Start of Block

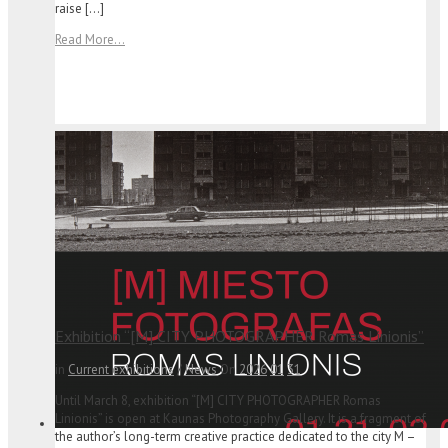
raise […]
Read More...
Exhibition “[M] CITY PHOTOGRAPHER Romas Linionis”
in
Current exhibitions
/
News
On
2026
01
31
Until March 8, exhibition “[M] CITY PHOTOGRAPHER Romas
Linionis” is open at Kaunas Photography Gallery. It is a fragment of
the author’s long-term creative practice dedicated to the city M –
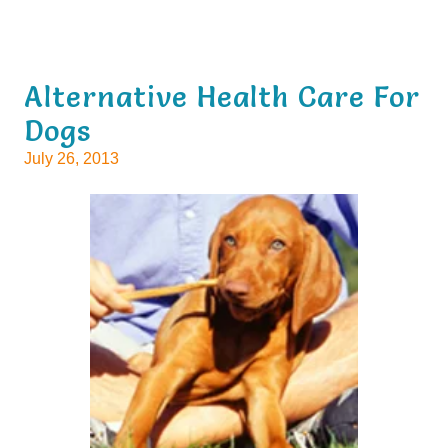
Alternative Health Care For
Dogs
July 26, 2013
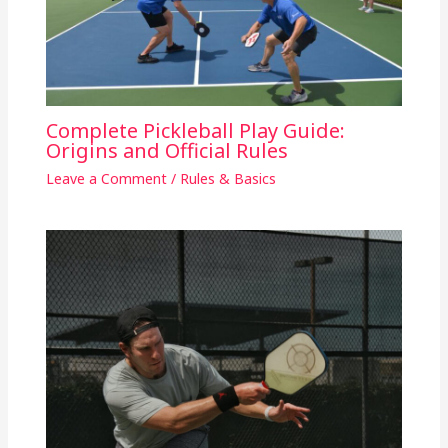
Complete Pickleball Play Guide:
Origins and Official Rules
Leave a Comment
/
Rules & Basics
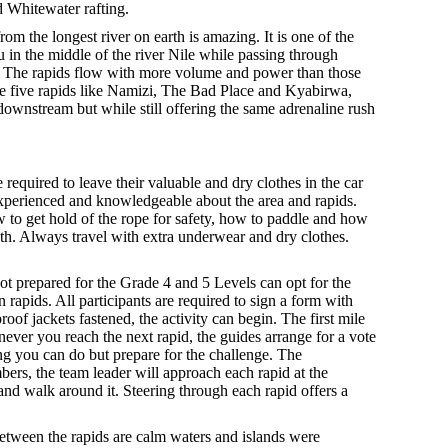
d Whitewater rafting.
om the longest river on earth is amazing. It is one of the
u in the middle of the river Nile while passing through
ica. The rapids flow with more volume and power than those
ade five rapids like Namizi, The Bad Place and Kyabirwa,
downstream but while still offering the same adrenaline rush
 required to leave their valuable and dry clothes in the car
 experienced and knowledgeable about the area and rapids.
w to get hold of the rope for safety, how to paddle and how
reath. Always travel with extra underwear and dry clothes.
ot prepared for the Grade 4 and 5 Levels can opt for the
 rapids. All participants are required to sign a form with
of jackets fastened, the activity can begin. The first mile
never you reach the next rapid, the guides arrange for a vote
ing you can do but prepare for the challenge. The
mbers, the team leader will approach each rapid at the
s and walk around it. Steering through each rapid offers a
etween the rapids are calm waters and islands were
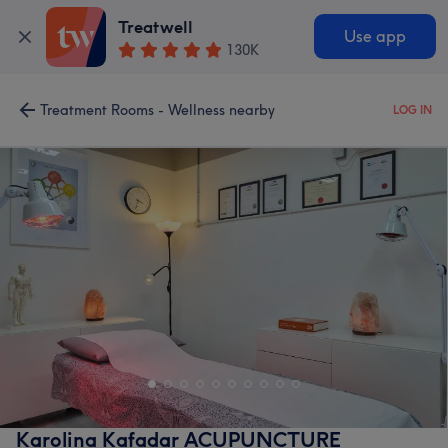
Treatwell
Use app
130K
Treatment Rooms - Wellness nearby
LOG IN
Karolina Kafadar ACUPUNCTURE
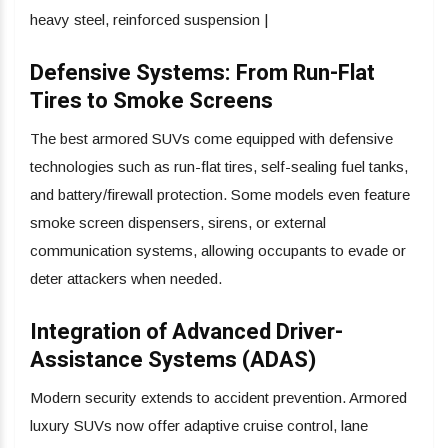
heavy steel, reinforced suspension |
Defensive Systems: From Run-Flat
Tires to Smoke Screens
The best armored SUVs come equipped with defensive
technologies such as run-flat tires, self-sealing fuel tanks,
and battery/firewall protection. Some models even feature
smoke screen dispensers, sirens, or external
communication systems, allowing occupants to evade or
deter attackers when needed.
Integration of Advanced Driver-
Assistance Systems (ADAS)
Modern security extends to accident prevention. Armored
luxury SUVs now offer adaptive cruise control, lane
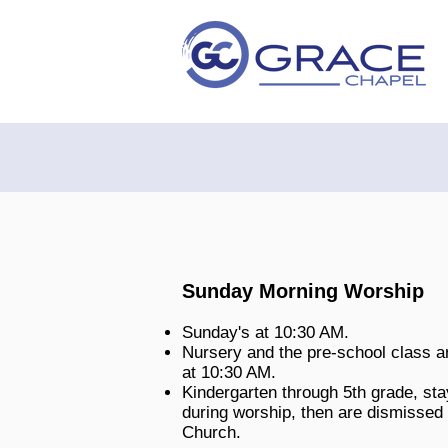
Sunday Morning Worship
Sunday's at 10:30 AM.
Nursery and the pre-school class ar
at 10:30 AM.
Kindergarten through 5th grade, sta
during worship, then are dismissed 
Church
.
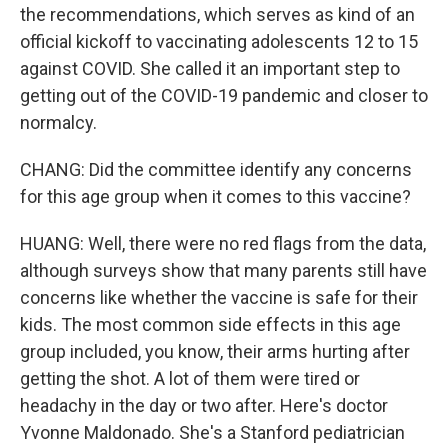
the recommendations, which serves as kind of an
official kickoff to vaccinating adolescents 12 to 15
against COVID. She called it an important step to
getting out of the COVID-19 pandemic and closer to
normalcy.
CHANG: Did the committee identify any concerns
for this age group when it comes to this vaccine?
HUANG: Well, there were no red flags from the data,
although surveys show that many parents still have
concerns like whether the vaccine is safe for their
kids. The most common side effects in this age
group included, you know, their arms hurting after
getting the shot. A lot of them were tired or
headachy in the day or two after. Here's doctor
Yvonne Maldonado. She's a Stanford pediatrician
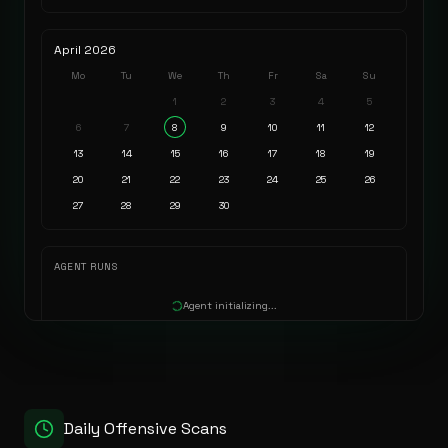
April
2026
Mo
Tu
We
Th
Fr
Sa
Su
1
2
3
4
5
6
7
8
9
10
11
12
13
14
15
16
17
18
19
20
21
22
23
24
25
26
27
28
29
30
AGENT RUNS
Agent initializing...
Daily Offensive Scans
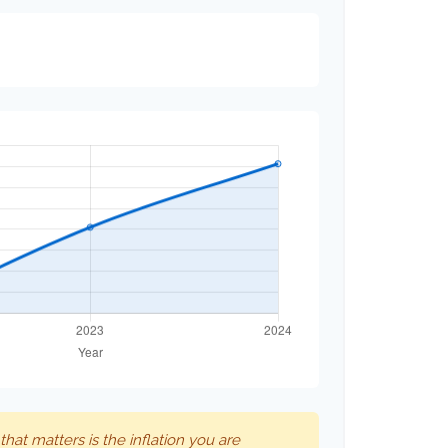
 that matters is the inflation you are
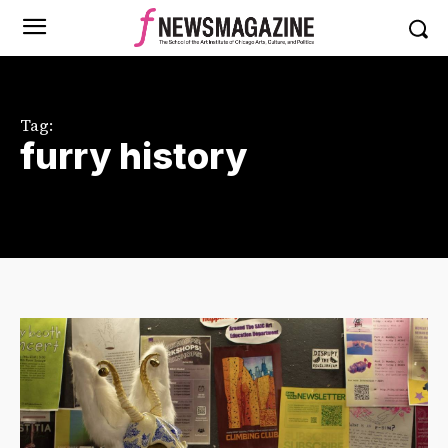
Tag:
furry history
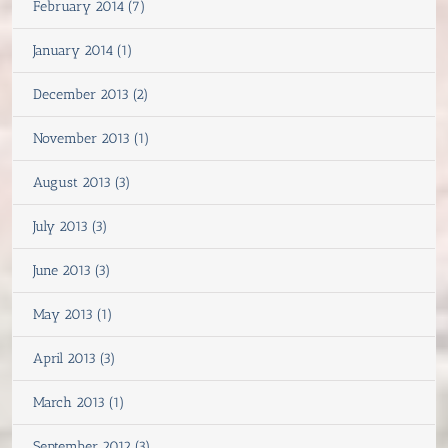
February 2014 (7)
January 2014 (1)
December 2013 (2)
November 2013 (1)
August 2013 (3)
July 2013 (3)
June 2013 (3)
May 2013 (1)
April 2013 (3)
March 2013 (1)
September 2012 (3)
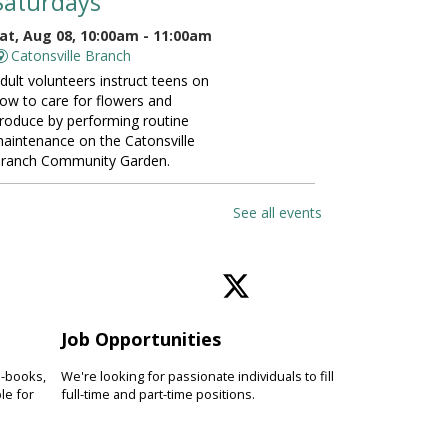
Saturdays
at, Aug 08, 10:00am - 11:00am
Catonsville Branch
dult volunteers instruct teens on
ow to care for flowers and
roduce by performing routine
aintenance on the Catonsville
ranch Community Garden.
ANCELLED
See all events
Vinyasa Yoga for Beginners
at, Aug 08, 10:00am - 11:00am
Perry Hall Branch
earn basic vinyasa yoga
echniques and breathing exercises
Job Opportunities
o increase fitness, focus and
verall wellness. Please bring a
e-books,
We're looking for passionate individuals to fill
oga mat.
le for
full-time and part-time positions.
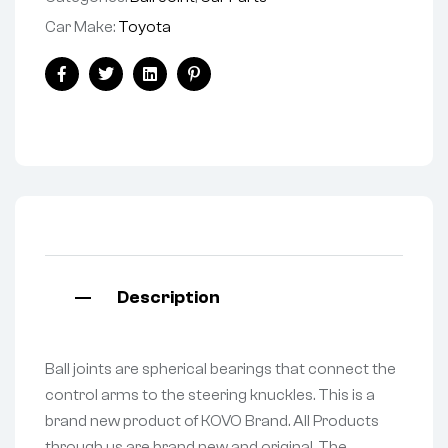
Car Make:
Toyota
Facebook
Twitter
Linkedin
Pinterest
Description
Ball joints are spherical bearings that connect the
control arms to the steering knuckles. This is a
brand new product of KOVO Brand. All Products
through us are brand new and original. The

End of Block

Problem to solve: What are the lines of the data above that include the string "vaccine"? Copy them.

Problem solution:
for this age group when it comes to this vaccine?
concerns like whether the vaccine is safe for their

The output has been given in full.